If there happens to be question of an appointment or of some business
in the monastery, let him expect the rank due him according to the
date of his entrance into the monastery, and not the place granted him
out of reverence for the priesthood.
If any clerics, moved by the same desire, should wish to join the
monastery, let them be placed in a middle rank. But they too are to
be admitted only if they promise observance of the Rule and stability.
St. Benedict here is simply insisting again on equality. Just as he
wanted the rich to divest themselves of privilege at entrance, so
does he want the clergy to put aside the privileges that their status
gave them in the world.
This has been difficult in our Order's history to apply. Canon law
itself has given more than a bit of trouble in this respect,
guaranteeing that priests had to be governed by ordained major
superiors and so forth. There have also been backlashes of
anticlericalism among brothers in some areas in the last 50 years.

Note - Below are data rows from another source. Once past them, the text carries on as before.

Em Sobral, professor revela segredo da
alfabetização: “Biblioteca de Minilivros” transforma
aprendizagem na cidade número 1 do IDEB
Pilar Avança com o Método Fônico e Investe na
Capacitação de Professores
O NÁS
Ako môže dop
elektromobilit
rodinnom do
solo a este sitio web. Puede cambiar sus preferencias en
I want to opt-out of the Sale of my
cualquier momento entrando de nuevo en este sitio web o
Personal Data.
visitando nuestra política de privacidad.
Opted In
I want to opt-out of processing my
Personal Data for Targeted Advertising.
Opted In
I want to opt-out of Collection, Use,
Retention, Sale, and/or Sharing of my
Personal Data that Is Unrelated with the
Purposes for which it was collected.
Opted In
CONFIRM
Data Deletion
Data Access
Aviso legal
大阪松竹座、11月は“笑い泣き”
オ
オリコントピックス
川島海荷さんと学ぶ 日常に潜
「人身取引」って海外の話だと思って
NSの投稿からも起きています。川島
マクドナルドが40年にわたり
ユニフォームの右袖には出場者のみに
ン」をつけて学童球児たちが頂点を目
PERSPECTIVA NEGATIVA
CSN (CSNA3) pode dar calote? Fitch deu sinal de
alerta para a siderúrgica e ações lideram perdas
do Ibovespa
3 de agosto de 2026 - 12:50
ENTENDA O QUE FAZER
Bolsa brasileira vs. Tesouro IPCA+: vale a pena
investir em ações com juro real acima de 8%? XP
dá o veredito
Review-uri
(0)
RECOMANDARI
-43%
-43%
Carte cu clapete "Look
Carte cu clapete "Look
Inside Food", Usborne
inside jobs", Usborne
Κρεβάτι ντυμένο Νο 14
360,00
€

Neither extreme is a happy one.
Cling instead to what St. Benedict is saying here to all of us about
the equality of all. Only for virtue or experience (or because the
Abbot deems to do so,) may one be placed before another. WOW! Picture
a world run on that model, picture even a corporation! St. Benedict
tries to give privilege only to those worthy of it. Would that every
human institution did that!
The quintessential question of the Holy Rule is that of
Jesus: "Friend, for what have you come?" The only acceptable answer
to the question is: "To seek God." That might be rephrased in any of
a number of ways, but that's the main event, the only game in town,
the end all be all of Benedictine monastic life.

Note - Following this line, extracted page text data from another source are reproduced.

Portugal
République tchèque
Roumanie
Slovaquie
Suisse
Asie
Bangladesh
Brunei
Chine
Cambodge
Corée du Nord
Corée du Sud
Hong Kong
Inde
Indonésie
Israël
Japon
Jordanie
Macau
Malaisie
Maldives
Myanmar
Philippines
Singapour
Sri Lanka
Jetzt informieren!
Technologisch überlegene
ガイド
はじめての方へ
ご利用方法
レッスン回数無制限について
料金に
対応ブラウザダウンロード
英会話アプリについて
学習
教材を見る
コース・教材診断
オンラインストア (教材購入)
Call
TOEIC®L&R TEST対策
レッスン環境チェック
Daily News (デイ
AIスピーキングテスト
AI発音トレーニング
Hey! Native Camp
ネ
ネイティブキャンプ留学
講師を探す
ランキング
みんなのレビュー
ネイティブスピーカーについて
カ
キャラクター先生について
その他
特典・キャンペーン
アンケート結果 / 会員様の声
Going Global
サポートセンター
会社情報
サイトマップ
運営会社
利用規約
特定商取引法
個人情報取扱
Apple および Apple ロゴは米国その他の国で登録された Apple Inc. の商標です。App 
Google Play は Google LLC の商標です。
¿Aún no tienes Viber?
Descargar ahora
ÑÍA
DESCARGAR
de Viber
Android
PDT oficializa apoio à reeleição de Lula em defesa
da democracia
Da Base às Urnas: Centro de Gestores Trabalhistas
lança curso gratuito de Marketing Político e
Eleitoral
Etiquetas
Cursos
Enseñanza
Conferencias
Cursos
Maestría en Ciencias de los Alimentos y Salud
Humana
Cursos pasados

It is very necessary, in stating that we seek God, to admit that we
haven't altogether found Him yet, nor will we ever do so before
death. Even in the beatific vision of heaven itself, we creatures
will never, ever get to the root of our Creator, to the "ground zero"
of God. Ain't gonna happen.
Another way of saying this is that we need to come to the Holy Rule
and to the Gospel and to Christ admitting how frighteningly little we
DO know, how very much we need to learn. If we think an MDiv or an MD
or a BS may have corrected that problem, even slightly, well, maybe
the degree is just about all we've gotten from the experience.
For heaven's sake, after spending so many years of my life trying to
become clever, what a tremendous relief it is to be admittedly dumb:
pluperfectly, fallibly, humanly, screamingly, shriekingly DUMB! Boy,
I love it! Ignorance truly *IS* bliss, just like they told ya!
In one sense, I heartily recommend it. It is the only position from
which one may learn anything at all. Get too smart (or think you
have!) and you will never listen, thereby failing another Benedictine
hallmark. You won't learn because all your energy will go into
composing your rejoinder or response. Such people do not learn. They
merely joust. Life is more than that, much more. Tons more.